This disclosure pertains to method for fabricating high quality optical lenses by curing liquid PDMS droplets on a pre-heated smooth surface.
Lenses are traditionally constructed with rigid materials such as glass or plastics by mechanical polishing or injection molding. High optical quality lens surface requires well-controlled fabrication parameters which increases complexity and reduces yield. Current demands for complementary metal-oxide semiconductor (CMOS) image sensors have resulted in the increase in fabricating small lenses ranging from 1 mm to 1 cm in diameter. In addition, emerging applications of flexible optoelectronics demand mechanically flexible lens materials. Fluidic lenses in particular is a simple method of creating small lenses of high quality without the requirement of molds or complex parameter control. However, an encapsulated fluidic lens requires a system to provide mechanical stability, and prevent evaporation. In contrast, lens formation due to surface energy minimization during polymer curing has provided an alternative method for making high quality, low-cost “fluidic” lenses that are independent components, flexible and robust.

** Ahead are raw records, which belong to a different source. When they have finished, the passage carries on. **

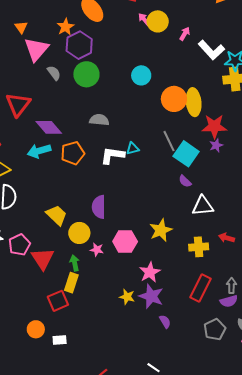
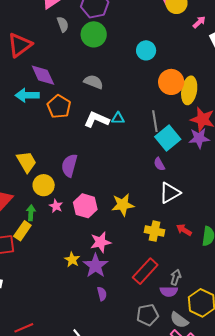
purple star: (216, 145) -> (199, 138), size x1.5
orange pentagon: (73, 153) -> (59, 107), turned 30
white triangle: (203, 206) -> (170, 193), turned -40

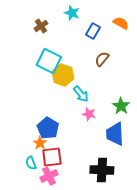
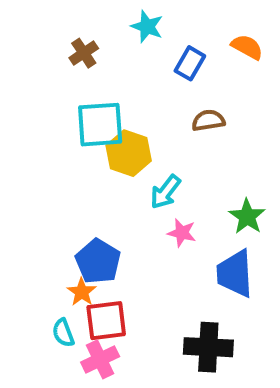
brown semicircle: (102, 59) -> (208, 120), turned 42
cyan square: (49, 61) -> (100, 125), turned -30
cyan arrow: (81, 94) -> (165, 192), turned 78

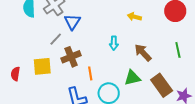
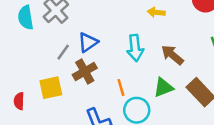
blue triangle: (72, 22) -> (88, 42), moved, turned 30
cyan arrow: (114, 43) -> (135, 48), size x1.5
orange line: (90, 73) -> (121, 87), moved

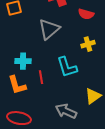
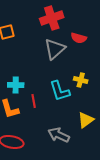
gray triangle: (49, 29) -> (55, 49), moved
yellow cross: (88, 44) -> (81, 80), moved, turned 32

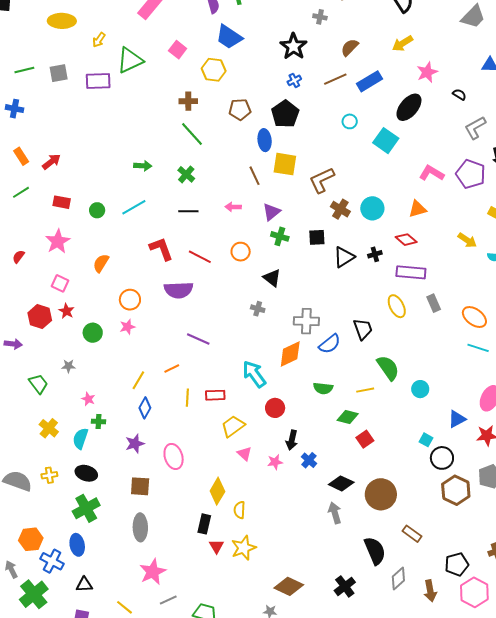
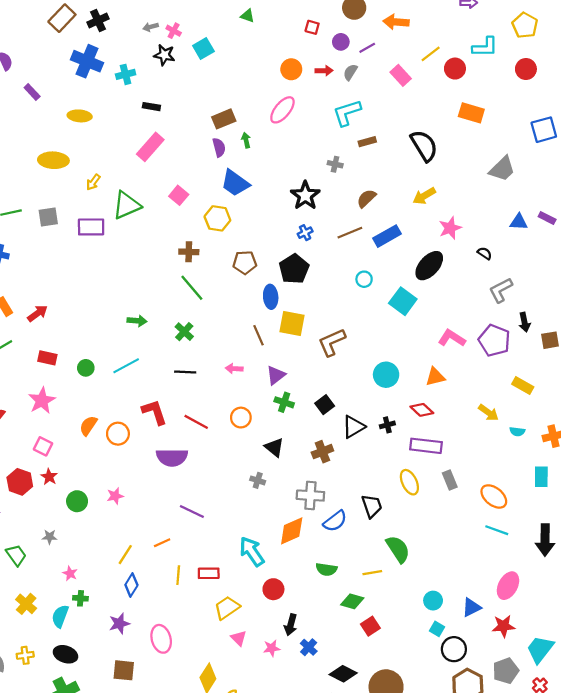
brown cross: (340, 209) -> (322, 452), moved, turned 36
black square: (317, 237) -> (325, 405), turned -36
orange circle: (130, 300) -> (118, 434), moved
cyan circle: (420, 389) -> (433, 601), moved

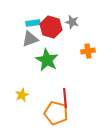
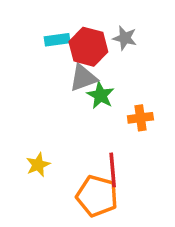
gray triangle: (30, 39) -> (83, 78), moved
orange cross: (88, 51) -> (140, 118), moved
green star: (47, 60) -> (101, 95), moved, size x0.7

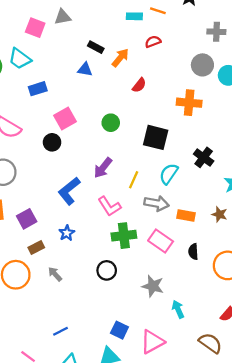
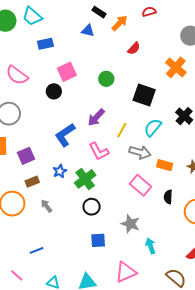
orange cross: (189, 103) -> (176, 67), turned 30
green cross: (124, 236) -> (85, 179), moved, turned -35
blue square: (119, 330) -> (98, 240), moved, turned -35
blue line: (61, 331) -> (37, 250), moved

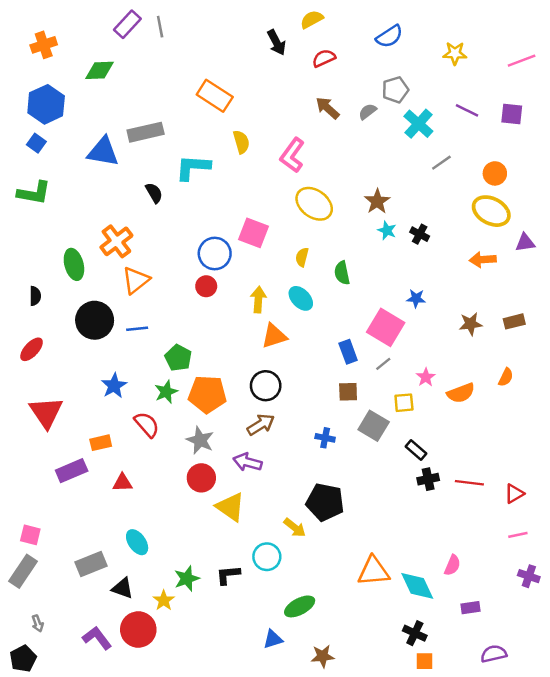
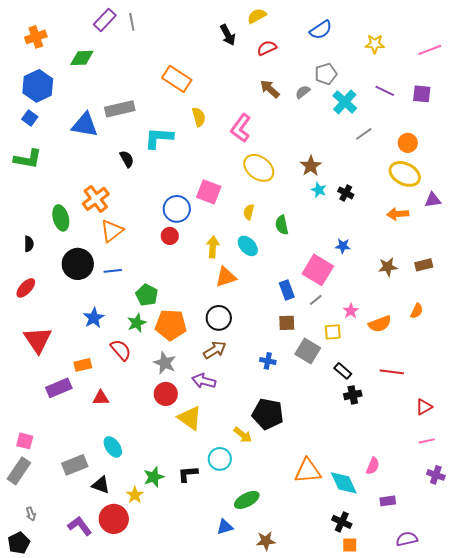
red line: (469, 483) -> (392, 372), moved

Polymers have been generally utilized as a lens material by three categories of fabrication techniques: 1) lithographic methods, 2) surface-tension-driven methods, and 3) imprinting or embossing methods. These approaches demonstrate the feasibility of creating lenses with good optical characteristics and reproducibility; however, these techniques involve either time-consuming fabrication procedures typically measured in hours, or have high costs due to lithographic or molding equipment required, and generally limit the size of the lens to the micrometer scale. A recently introduced alternative method of creating a lens by droplet formation requires iterative drop-bake cycles to achieve a desired focal length. What is needed is a method for the production of high quality, inexpensive lenses with optimal focal length that requires minimal steps and is low cost.